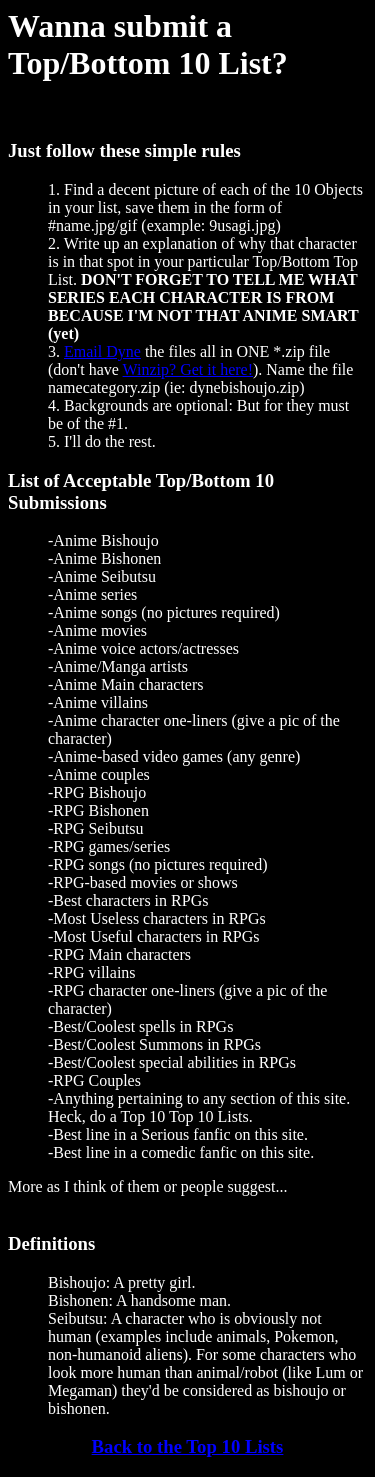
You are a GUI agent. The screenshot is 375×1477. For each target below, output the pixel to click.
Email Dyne (102, 351)
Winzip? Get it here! (188, 369)
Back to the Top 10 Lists (188, 1446)
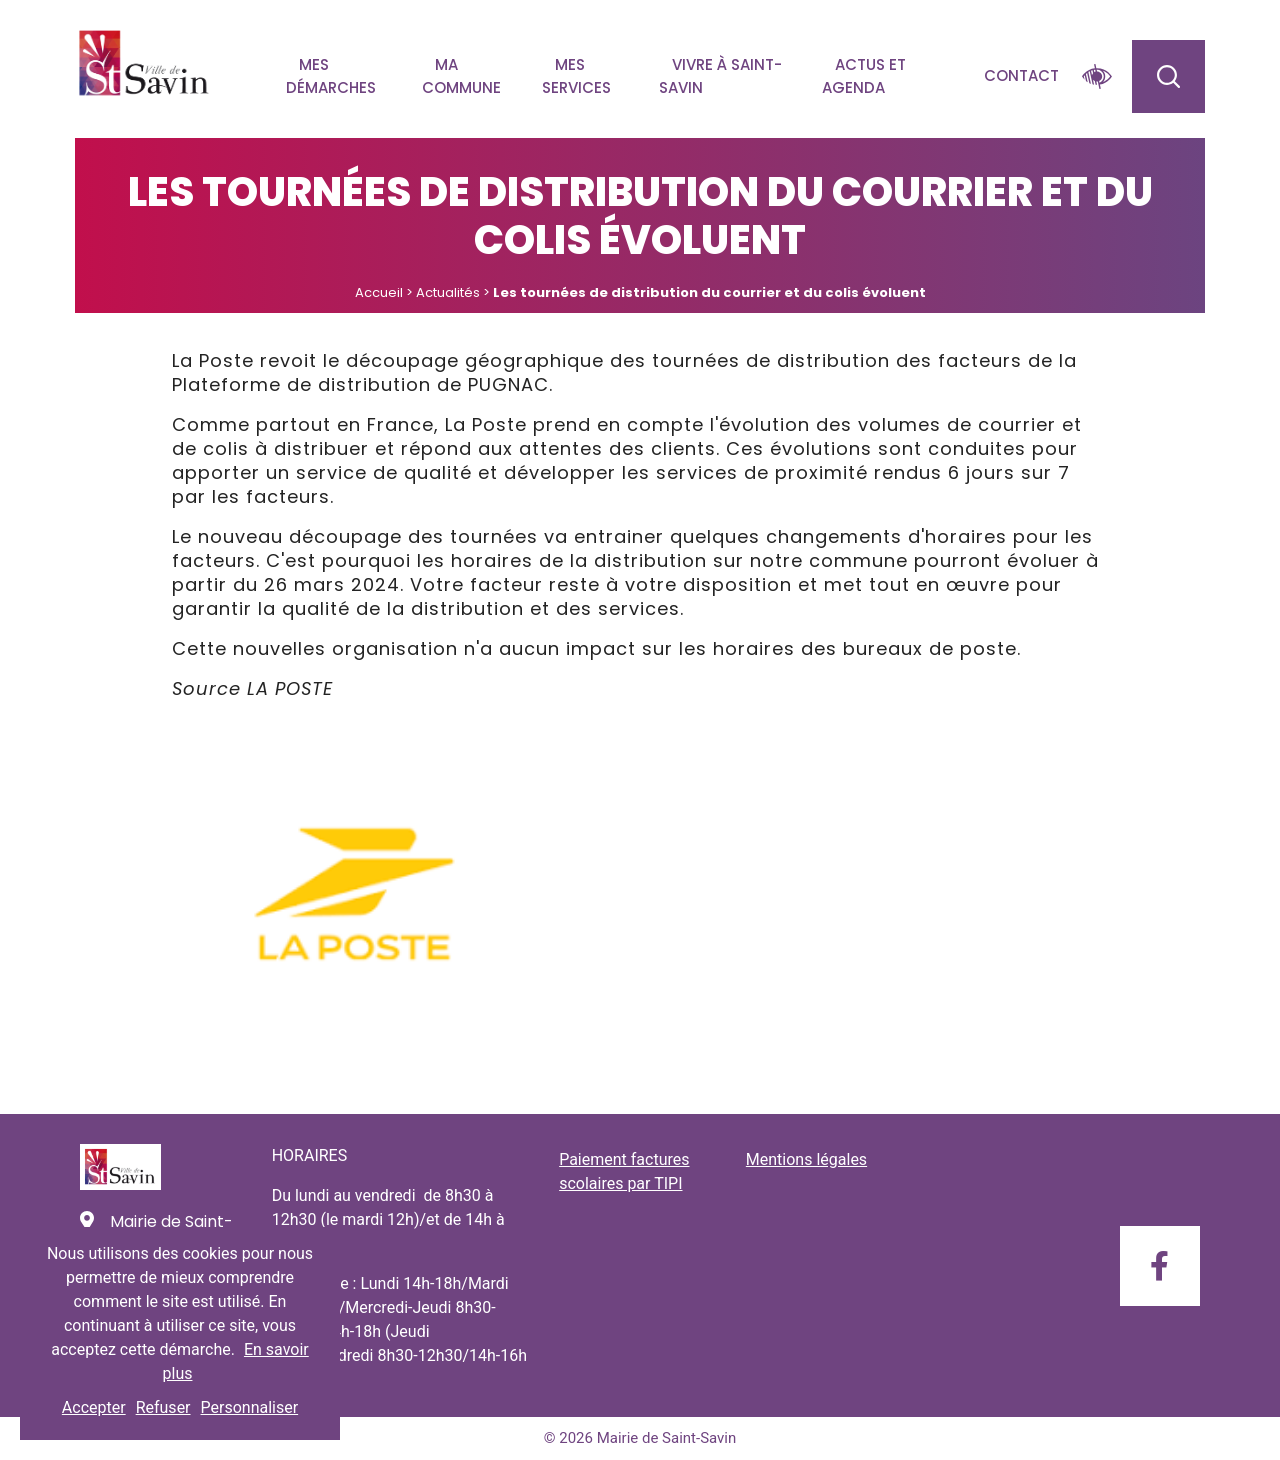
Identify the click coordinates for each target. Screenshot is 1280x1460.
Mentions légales (806, 1159)
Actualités (448, 292)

Brief: Could you reproduce all of the material exactly? Keep the pictures out of it.

Answer below:
You are a GUI agent. The screenshot is 375×1477. For each target below, output the pixel to click.
Email Dyne (102, 351)
Winzip? Get it here! (188, 369)
Back to the Top 10 Lists (188, 1446)
Identify the click coordinates for each target. Screenshot is 1280x1460.
Mentions légales (806, 1159)
Actualités (448, 292)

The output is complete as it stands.